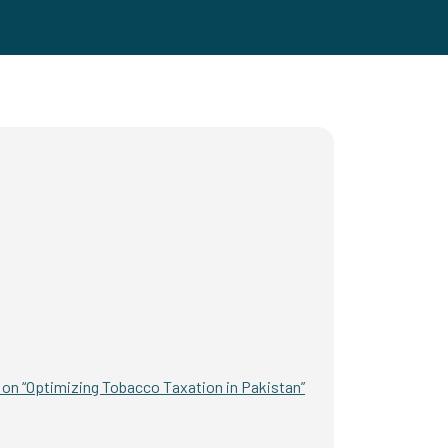
 on “Optimizing Tobacco Taxation in Pakistan”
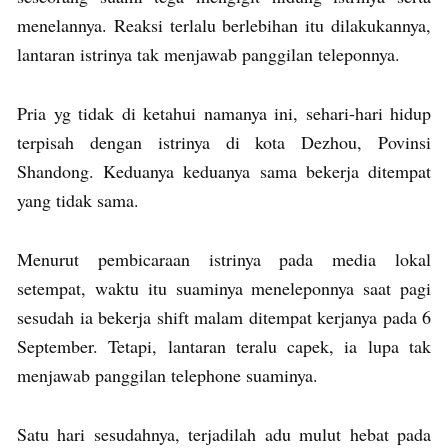
menelannya. Reaksi terlalu berlebihan itu dilakukannya,
lantaran istrinya tak menjawab panggilan teleponnya.
Pria yg tidak di ketahui namanya ini, sehari-hari hidup
terpisah dengan istrinya di kota Dezhou, Povinsi
Shandong. Keduanya keduanya sama bekerja ditempat
yang tidak sama.
Menurut pembicaraan istrinya pada media lokal
setempat, waktu itu suaminya meneleponnya saat pagi
sesudah ia bekerja shift malam ditempat kerjanya pada 6
September. Tetapi, lantaran teralu capek, ia lupa tak
menjawab panggilan telephone suaminya.
Satu hari sesudahnya, terjadilah adu mulut hebat pada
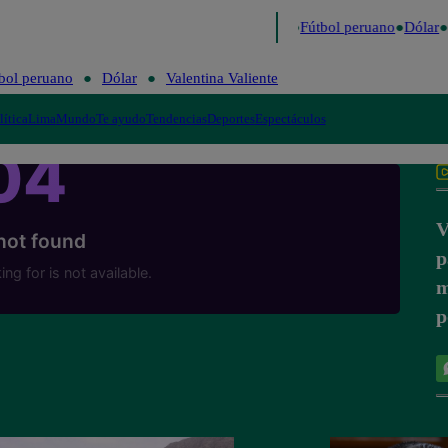
 último
Me Caigo de Risa
Perú Decide 2026
Fútbol peruano
Dólar
bol peruano
Dólar
Valentina Valiente
lítica
Lima
Mundo
Te ayudo
Tendencias
Deportes
Espectáculos
V
p
m
p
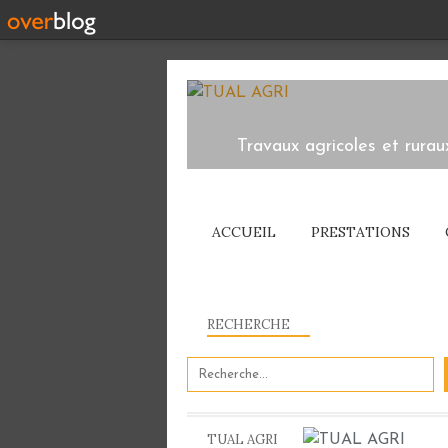
Travaux agricoles et rurau
ACCUEIL
PRESTATIONS
RECHERCHE
TUAL AGRI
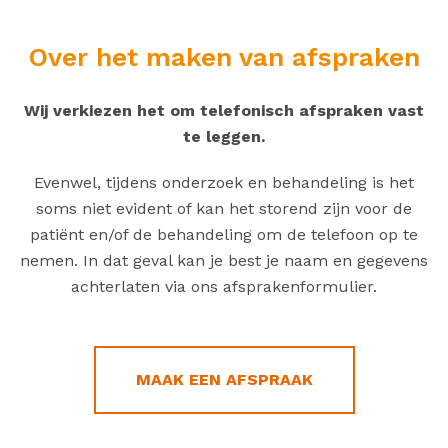
Over het maken van afspraken
Wij verkiezen het om telefonisch afspraken vast
te leggen.
Evenwel, tijdens onderzoek en behandeling is het
soms niet evident of kan het storend zijn voor de
patiënt en/of de behandeling om de telefoon op te
nemen. In dat geval kan je best je naam en gegevens
achterlaten via ons afsprakenformulier.
MAAK EEN AFSPRAAK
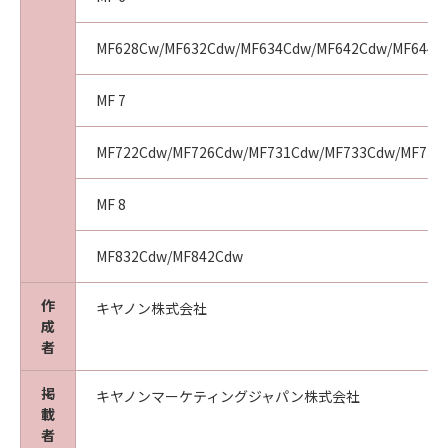
MF628Cw/MF632Cdw/MF634Cdw/MF642Cdw/MF644C
MF 7
MF722Cdw/MF726Cdw/MF731Cdw/MF733Cdw/MF735Cd
MF 8
MF832Cdw/MF842Cdw
作
キヤノン株式会社
成
者
掲
キヤノンマーケティングジャパン株式会社
載
者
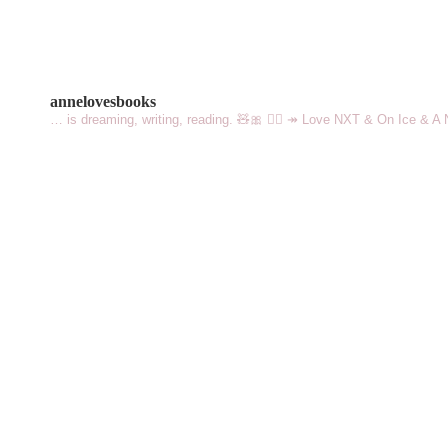
annelovesbooks
… is dreaming, writing, reading. 🧸🎀 🏳️‍🌈
↠ Love NXT & On Ice & A N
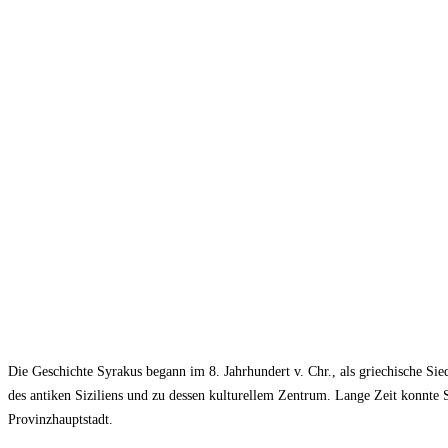
Die Geschichte Syrakus begann im 8. Jahrhundert v. Chr., als griechische Sie
des antiken Siziliens und zu dessen kulturellem Zentrum. Lange Zeit konnte 
Provinzhauptstadt.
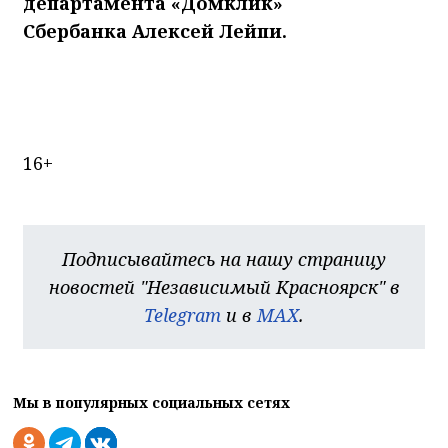
департамента «Домклик»
Сбербанка Алексей Лейпи.
16+
Подписывайтесь на нашу страницу
новостей "Независимый Красноярск" в
Telegram
и в
MAX
.
Мы в популярных социальных сетях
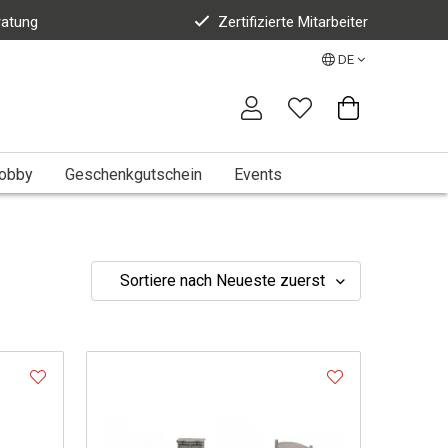
ratung
Zertifizierte Mitarbeiter
DE
Hobby
Geschenkgutschein
Events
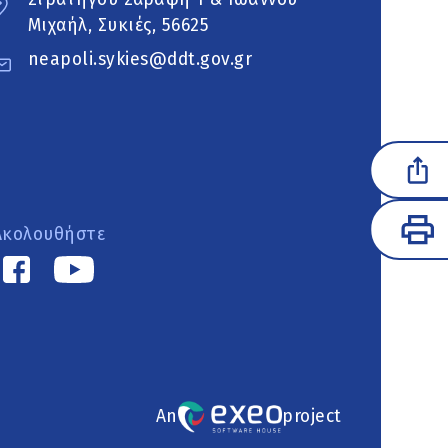
Μιχαήλ, Συκιές, 56625
neapoli.sykies@ddt.gov.gr
Ακολουθήστε
An
project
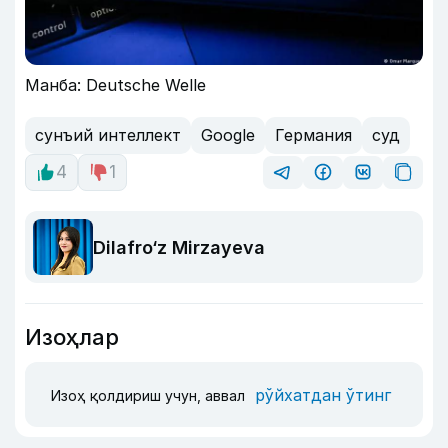
Манба: Deutsche Welle
сунъий интеллект
Google
Германия
суд
4
1
Dilafro‘z Mirzayeva
Изоҳлар
рўйхатдан ўтинг
Изоҳ қолдириш учун, аввал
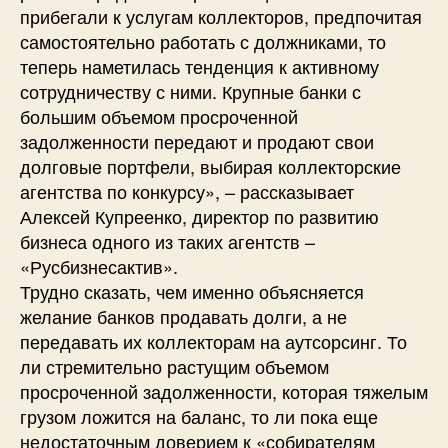
прибегали к услугам коллекторов, предпочитая
самостоятельно работать с должниками, то
теперь наметилась тенденция к активному
сотрудничеству с ними. Крупные банки с
большим объемом просроченной
задолженности передают и продают свои
долговые портфели, выбирая коллекторские
агентства по конкурсу», – рассказывает
Алексей Купреенко, директор по развитию
бизнеса одного из таких агентств –
«Русбизнесактив».
Трудно сказать, чем именно объясняется
желание банков продавать долги, а не
передавать их коллекторам на аутсорсинг. То
ли стремительно растущим объемом
просроченной задолженности, которая тяжелым
грузом ложится на баланс, то ли пока еще
недостаточным доверием к «собирателям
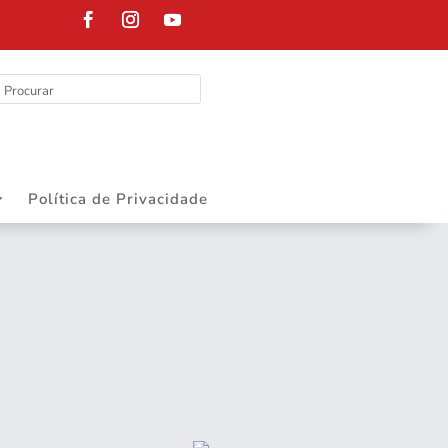
DEPARTAMENT
Política de Privacidade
# # # # # # #
Keep to the lines above from the line with "Me Caigo de Risa" to the line with "patiënt en/of de", and set down exactly those, inclusive, with nothing else and every picture left out.

Me Caigo de Risa
Perú Decide 2026
Fútbol peruano
Dólar
bol peruano
Dólar
Valentina Valiente
lítica
Lima
Mundo
Te ayudo
Tendencias
Deportes
Espectáculos
V
p
m
p
Travaux agricoles et rurau
ACCUEIL
PRESTATIONS
RECHERCHE
TUAL AGRI
Over het maken van afspraken
Wij verkiezen het om telefonisch afspraken vast
te leggen.
Evenwel, tijdens onderzoek en behandeling is het
soms niet evident of kan het storend zijn voor de
patiënt en/of de behandeling om de telefoon op te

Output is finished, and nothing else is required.